----- EXERCISE DATA -----

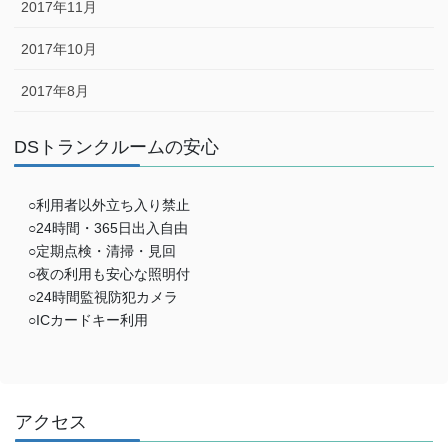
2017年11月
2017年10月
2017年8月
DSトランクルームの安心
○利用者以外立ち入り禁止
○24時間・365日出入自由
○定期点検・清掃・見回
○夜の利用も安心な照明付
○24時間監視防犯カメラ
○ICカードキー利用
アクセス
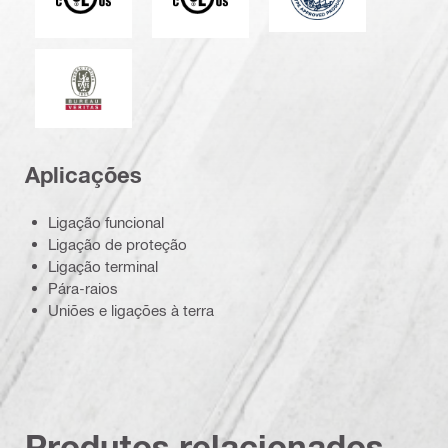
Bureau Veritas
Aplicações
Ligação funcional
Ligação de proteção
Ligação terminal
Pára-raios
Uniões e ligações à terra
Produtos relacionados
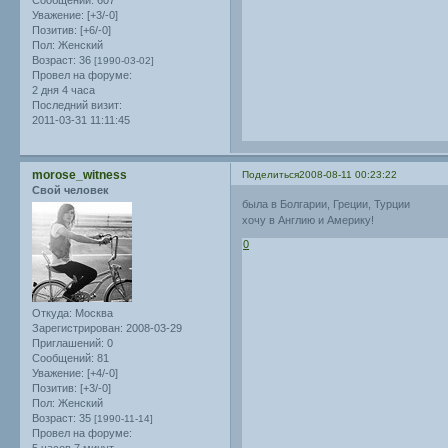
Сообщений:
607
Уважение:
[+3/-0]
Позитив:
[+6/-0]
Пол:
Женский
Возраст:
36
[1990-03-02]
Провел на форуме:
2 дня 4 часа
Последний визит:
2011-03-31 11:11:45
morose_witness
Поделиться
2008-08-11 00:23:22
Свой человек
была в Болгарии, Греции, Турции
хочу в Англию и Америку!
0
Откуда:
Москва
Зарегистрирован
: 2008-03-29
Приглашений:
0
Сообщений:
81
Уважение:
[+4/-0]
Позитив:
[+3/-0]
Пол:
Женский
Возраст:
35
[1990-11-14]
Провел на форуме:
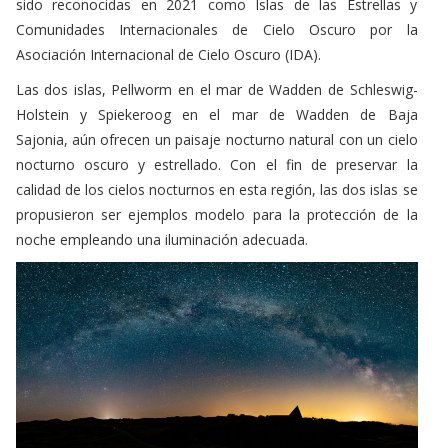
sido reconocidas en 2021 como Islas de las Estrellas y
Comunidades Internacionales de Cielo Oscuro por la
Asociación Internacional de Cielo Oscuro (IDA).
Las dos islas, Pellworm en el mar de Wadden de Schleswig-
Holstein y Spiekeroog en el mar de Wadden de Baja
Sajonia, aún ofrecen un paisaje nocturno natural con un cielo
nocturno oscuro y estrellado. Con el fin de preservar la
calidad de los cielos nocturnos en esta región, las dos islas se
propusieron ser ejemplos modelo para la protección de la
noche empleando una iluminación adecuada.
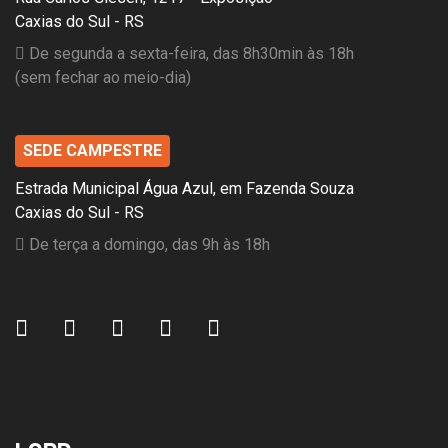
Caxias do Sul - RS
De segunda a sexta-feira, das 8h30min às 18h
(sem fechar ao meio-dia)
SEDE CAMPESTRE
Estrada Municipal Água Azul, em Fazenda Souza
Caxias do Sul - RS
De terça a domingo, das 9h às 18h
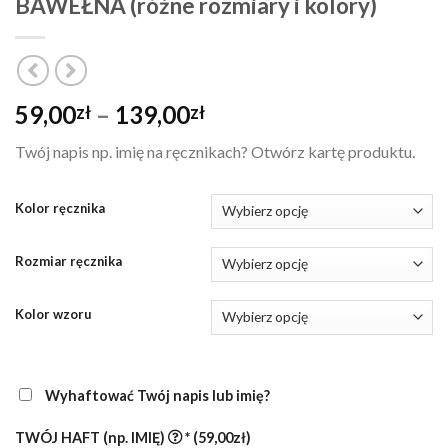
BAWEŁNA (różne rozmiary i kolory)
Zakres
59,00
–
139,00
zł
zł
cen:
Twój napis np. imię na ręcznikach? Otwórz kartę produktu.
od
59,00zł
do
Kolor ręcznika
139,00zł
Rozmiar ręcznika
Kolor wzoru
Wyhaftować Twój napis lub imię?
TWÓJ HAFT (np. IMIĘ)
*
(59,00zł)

-----
----- EXERCISE DATA -----

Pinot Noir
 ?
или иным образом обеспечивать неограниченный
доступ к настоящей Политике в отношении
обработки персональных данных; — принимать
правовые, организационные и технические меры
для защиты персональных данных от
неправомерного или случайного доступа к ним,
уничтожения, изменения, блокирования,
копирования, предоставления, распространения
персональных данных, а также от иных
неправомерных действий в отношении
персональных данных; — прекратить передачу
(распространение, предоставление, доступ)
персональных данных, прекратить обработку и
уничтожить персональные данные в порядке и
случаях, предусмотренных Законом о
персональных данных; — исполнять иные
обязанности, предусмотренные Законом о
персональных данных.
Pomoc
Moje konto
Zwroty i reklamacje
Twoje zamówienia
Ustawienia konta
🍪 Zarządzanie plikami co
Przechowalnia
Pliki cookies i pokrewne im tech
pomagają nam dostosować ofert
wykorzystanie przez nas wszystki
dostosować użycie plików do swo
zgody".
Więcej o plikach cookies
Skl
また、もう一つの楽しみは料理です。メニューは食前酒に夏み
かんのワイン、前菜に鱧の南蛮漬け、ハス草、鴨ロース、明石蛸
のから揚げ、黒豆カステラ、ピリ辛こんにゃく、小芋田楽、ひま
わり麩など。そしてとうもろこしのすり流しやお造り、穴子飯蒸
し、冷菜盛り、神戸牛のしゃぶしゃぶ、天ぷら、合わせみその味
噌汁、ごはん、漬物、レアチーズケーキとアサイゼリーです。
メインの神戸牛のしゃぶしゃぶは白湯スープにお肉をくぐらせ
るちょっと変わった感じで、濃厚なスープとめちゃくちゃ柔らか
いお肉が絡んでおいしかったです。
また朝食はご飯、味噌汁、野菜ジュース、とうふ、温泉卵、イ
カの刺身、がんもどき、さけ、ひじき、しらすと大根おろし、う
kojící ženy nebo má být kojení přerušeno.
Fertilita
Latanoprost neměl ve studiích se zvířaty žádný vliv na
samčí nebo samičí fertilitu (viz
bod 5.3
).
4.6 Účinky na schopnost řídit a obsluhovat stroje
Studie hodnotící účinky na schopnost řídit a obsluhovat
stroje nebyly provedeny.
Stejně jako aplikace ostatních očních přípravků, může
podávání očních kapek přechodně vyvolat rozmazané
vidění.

-----

> **ASSIGNED TASK**:
Once you have gone through the listing, state the number of lines holding the word "schopnost" and nothing else.

> **EXERCISE RESULT**:
2